Währenddessen klopfte es immer
lauter an die Tür und das Stimmenwirrwarr drang mehr und mehr
ins Haus. Draußen erschallten Rufe wie:
"Weihnachtsmann komm heraus!"
- " Weihnachtsmann rede mit uns!".
Opa Karl erbarmte sich nach einiger
Zeit und trat vor die Tür. Nur mit Mühe und mit erhobenen
Armen konnte er die neugierige Meute in Schach halten, die versuchte,
ins Haus einzudringen.
"Ruhe bitte und hört gut zu,
ich erkläre es euch!", rief er mit seiner kräftigen
Stimme. So langsam legte sich die Aufgeregtheit und alle Augen waren
auf ihn gerichtet. Ungeduldig rief ein Reporter aus der Menge:
"Warum wollen Sie und alle anderen
kein Weihnachtsmann mehr sein, und warum brechen Sie plötzlich
mit dieser Tradition?"
"Seit Jahrzehnten werden die Kinder belogen, denn es gab doch nie einen echten Weihnachtsmann und wird ihn auch niemals geben. Er ist, wie ihr ja alle wisst, eine Erfindung der amerikanischen Firma Coca Cola, die ihn für Werbezwecke entwerfen und zeichnen ließ. Ich will einfach keine Kinder mehr belügen und habe deswegen all die anderen um eine Stellungnahme gebeten. Wir sind uns nun darin einig geworden, dass diese Lüge ein Ende finden soll!", verkündete Karl ganz sachlich den verblüfften Zuhörern.

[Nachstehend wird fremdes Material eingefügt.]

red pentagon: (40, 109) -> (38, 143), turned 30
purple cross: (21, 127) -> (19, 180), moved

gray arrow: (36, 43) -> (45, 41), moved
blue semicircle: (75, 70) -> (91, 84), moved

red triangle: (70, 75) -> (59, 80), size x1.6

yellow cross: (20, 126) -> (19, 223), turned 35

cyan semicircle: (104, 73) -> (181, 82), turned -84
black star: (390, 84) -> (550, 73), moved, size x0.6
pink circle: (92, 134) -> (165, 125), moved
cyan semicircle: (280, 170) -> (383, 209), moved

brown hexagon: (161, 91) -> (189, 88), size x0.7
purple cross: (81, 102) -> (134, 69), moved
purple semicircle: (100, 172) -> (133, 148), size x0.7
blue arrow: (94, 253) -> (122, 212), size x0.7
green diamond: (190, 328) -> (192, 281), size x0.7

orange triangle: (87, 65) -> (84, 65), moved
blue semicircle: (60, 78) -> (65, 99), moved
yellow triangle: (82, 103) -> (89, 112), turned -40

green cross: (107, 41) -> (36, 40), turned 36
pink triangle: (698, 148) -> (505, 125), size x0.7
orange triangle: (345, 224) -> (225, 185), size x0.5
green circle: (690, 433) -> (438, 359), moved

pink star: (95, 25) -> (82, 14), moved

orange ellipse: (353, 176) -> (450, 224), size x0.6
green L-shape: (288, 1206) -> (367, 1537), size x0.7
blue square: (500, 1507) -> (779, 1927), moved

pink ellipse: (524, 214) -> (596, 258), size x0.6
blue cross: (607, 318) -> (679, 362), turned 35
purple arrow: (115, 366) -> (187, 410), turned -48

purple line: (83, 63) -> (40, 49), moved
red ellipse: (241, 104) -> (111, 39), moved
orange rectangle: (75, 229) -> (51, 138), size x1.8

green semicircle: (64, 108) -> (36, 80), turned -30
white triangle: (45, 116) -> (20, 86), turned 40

"Ja, aber wie sollen die Eltern es
ihren Kindern sagen, die sicherlich sehr enttäuscht sein werden,
wenn sie hören, dass es plötzlich keinen Weihnachtsmann
mehr gibt?", fragte ein besorgter Reportervater.
"Sagt ihnen einfach die
Wahrheit!", erwiderte Karl, "Sie werden es schon verstehen.
Außerdem hören doch alle Kinder gerne neue Geschichten!".
Still wurde es, und Karl sah in
nachdenkliche Gesichter, die sich langsam von ihm entfernten. Er ging
ins Haus zurück und vernahm durch das offene Fenster die Worte:
"Der hat ja irgendwie recht!" und "Es stimmt, überall
wird so viel gelogen, sogar zu Weihnachten!".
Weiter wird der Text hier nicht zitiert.